◆ **Instructions to follow**:
Exact copies of the lines from the line containing "atmungsaktiven, schweißableitenden Design" through the last line of the entries below are the whole answer.
________
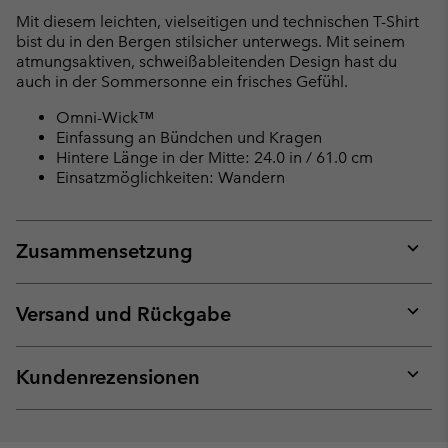
collap
Mit diesem leichten, vielseitigen und technischen T-Shirt
sectio
bist du in den Bergen stilsicher unterwegs. Mit seinem
atmungsaktiven, schweißableitenden Design hast du
auch in der Sommersonne ein frisches Gefühl.
Omni-Wick™
Einfassung an Bündchen und Kragen
Hintere Länge in der Mitte: 24.0 in / 61.0 cm
Einsatzmöglichkeiten: Wandern
Zusammensetzung
Expan
or
collap
Versand und Rückgabe
sectio
Expan
or
collap
Kundenrezensionen
sectio
Expan
or
collap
________
◆ **Exercise response**:
atmungsaktiven, schweißableitenden Design hast du
auch in der Sommersonne ein frisches Gefühl.
Omni-Wick™
Einfassung an Bündchen und Kragen
Hintere Länge in der Mitte: 24.0 in / 61.0 cm
Einsatzmöglichkeiten: Wandern
Zusammensetzung
Expan
or
collap
Versand und Rückgabe
sectio
Expan
or
collap
Kundenrezensionen
sectio
Expan
or
collap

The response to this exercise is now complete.